§ Directions for this task: Each time a line of the listing holds "Mumbai", copy that line.

§ Material provided:
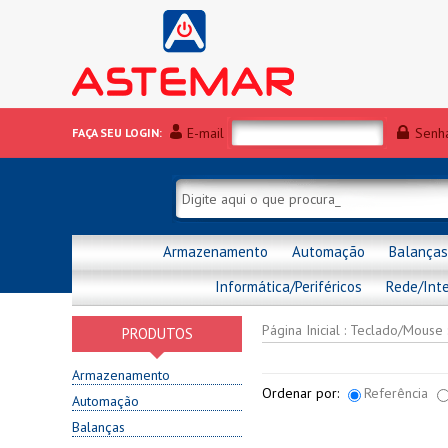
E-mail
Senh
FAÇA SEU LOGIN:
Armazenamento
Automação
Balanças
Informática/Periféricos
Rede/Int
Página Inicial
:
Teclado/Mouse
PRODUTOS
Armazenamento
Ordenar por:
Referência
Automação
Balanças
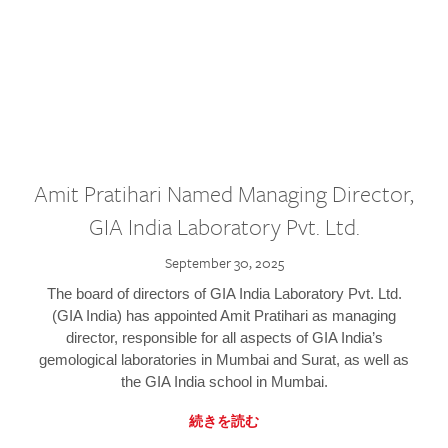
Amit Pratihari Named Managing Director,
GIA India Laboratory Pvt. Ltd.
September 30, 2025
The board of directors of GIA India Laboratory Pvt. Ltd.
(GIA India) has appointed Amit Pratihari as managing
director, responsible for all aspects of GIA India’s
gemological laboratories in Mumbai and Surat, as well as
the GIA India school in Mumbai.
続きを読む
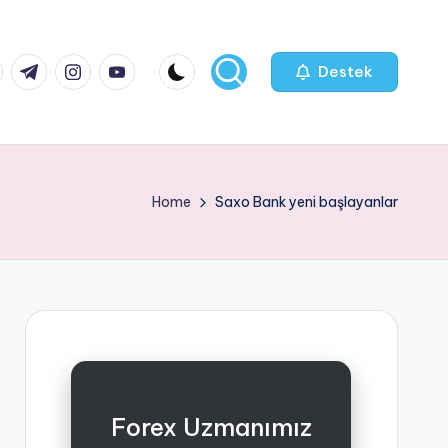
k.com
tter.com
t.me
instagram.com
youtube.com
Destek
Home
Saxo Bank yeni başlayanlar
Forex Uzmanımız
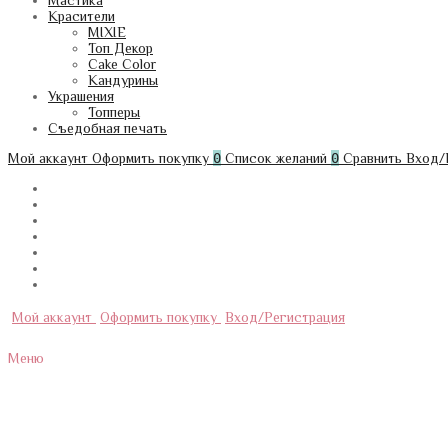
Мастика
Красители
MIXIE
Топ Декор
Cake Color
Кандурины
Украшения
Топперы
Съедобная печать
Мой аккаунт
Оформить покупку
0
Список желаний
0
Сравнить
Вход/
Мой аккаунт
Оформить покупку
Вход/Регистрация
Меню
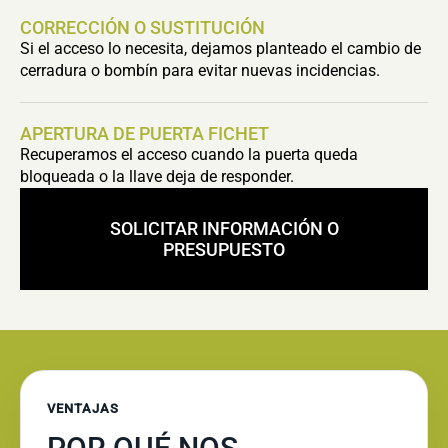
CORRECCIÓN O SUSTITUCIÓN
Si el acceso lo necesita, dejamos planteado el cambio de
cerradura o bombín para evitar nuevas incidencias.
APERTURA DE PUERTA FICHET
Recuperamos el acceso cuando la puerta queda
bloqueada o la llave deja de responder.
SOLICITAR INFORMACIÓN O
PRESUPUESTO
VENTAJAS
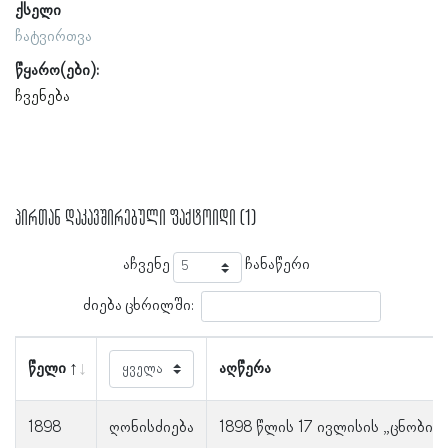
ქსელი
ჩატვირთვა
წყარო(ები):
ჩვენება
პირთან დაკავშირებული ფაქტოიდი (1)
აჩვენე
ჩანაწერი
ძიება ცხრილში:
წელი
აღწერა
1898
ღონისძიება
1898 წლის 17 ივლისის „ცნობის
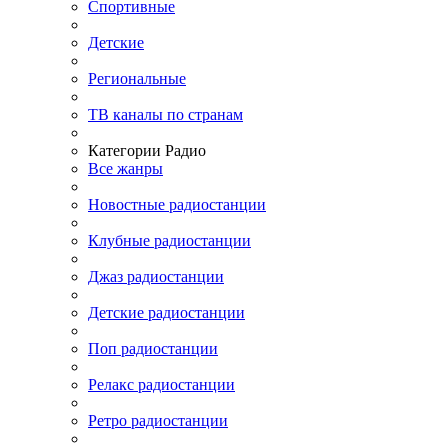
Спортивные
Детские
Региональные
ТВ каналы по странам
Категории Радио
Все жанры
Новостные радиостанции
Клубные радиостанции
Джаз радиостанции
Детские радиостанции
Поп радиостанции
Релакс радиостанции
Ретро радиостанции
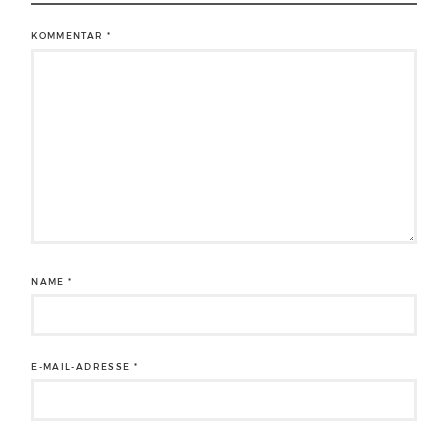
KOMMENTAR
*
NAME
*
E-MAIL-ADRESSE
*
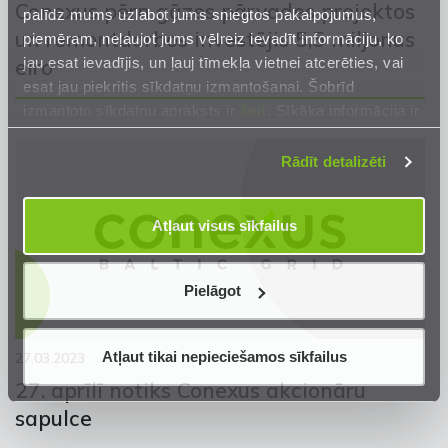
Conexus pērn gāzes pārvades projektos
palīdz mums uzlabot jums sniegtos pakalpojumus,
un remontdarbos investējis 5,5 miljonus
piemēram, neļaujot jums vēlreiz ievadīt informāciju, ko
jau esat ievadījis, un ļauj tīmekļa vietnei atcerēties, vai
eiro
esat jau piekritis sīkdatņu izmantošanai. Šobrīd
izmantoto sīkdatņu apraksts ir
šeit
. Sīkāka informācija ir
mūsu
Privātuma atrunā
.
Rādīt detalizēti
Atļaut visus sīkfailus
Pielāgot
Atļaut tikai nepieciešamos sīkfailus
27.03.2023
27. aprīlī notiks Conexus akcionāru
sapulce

§ The completed task:
gemological laboratories in Mumbai and Surat, as well as
the GIA India school in Mumbai.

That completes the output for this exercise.